We eat croissant and drink coffee at a cafe. We buy Lego Friends, and we buy a long-sleeved shirt to protect Nellie against mosquito bites, and as a precaution also buy additional children’s patches, as they has been shown to have a strong psychological effect on itchy mosquito-bites. Especially those patches that have airplanes on them.
We break up at 2 p.m. There is pretty much wind. But we are a sailing boat, created for the roaring oceans. We say goodbye to our American neighbours and wish them good luck with their transmission shaft. In some way we sense that our own story with a broken shaft and many months of traumatic trouble with the French mechanics did not reassure them. Sometimes you have to just leave them to their own experience, even if you have experienced similar.

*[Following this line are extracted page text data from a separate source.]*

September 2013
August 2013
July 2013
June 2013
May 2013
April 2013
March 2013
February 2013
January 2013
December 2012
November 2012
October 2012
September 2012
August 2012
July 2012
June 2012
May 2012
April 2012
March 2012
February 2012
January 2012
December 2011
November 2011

Now for the Canal entre Champagne et Bourgogne. 224 km with 114 locks and a nearly five-kilometre long tunnel along the way. It was formerly called the channel “Canal entre Marne et Saone” but one bright person at a tourist office probably got the idea to rename the channel to something with champagne and burgundy, so now it is called so – although Vitry has no more champagne-growing, and at the other end there are no single burgundy-fields. It is stagnant peasant country. Cereals and cows.

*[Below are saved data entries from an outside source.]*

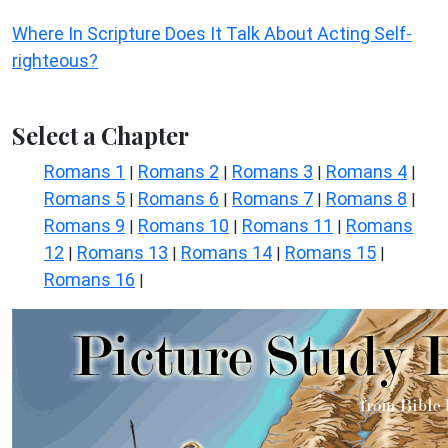
Where In Scripture Does It Talk About Acting Self-
righteous?
Select a Chapter
Romans 1
Romans 2
Romans 3
Romans 4
|
|
|
|
Romans 5
Romans 6
Romans 7
Romans 8
|
|
|
|
Romans 9
Romans 10
Romans 11
Romans
|
|
|
12
Romans 13
Romans 14
Romans 15
|
|
|
|
Romans 16
|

The French are not consistent. The old name, “Canal entre Marne a Saone” still occur on most signs along the canal – signs that are one hundred percent written in French. All information. All instructions. All brochures on the channel. Everything is in French. Only French. Stupid.

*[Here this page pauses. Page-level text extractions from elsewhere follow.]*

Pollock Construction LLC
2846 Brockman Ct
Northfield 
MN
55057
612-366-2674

The French would not dream of sailing on the canals themselves. Well, except for one or two. It is Americans, Australians, British, Germans, Belgians and especially Dutch sailors that man the French rivers and channels in a fleet of converted barges, custom-built riverboats, lavish motored and castrated sailboats – including one from Denmark. We meet – virtually – no sailors from France.
Would it then make sense to make signs communicating in English or German? Yes, by God. But the French would not dream of it.
We sail to Orconte and stop at a stump berth surrounded by cornfields, trees, anglers and bird song. The only other boat at the dock are our friends from the UK, a young couple – on leave with their two children. Nice, Nellie is among friends and spends the evening with Bertie and Elisa.
Log-book: Today’s distance: 14 km. Sailed time 14.00 to 17.30 = 3 ½ hours. Locks: 6 pcs. Weather: autom-like. We woke up to the leaves falling from the trees. The wind is cold. The sky is grey. The heat wave is blown away. Back to normal?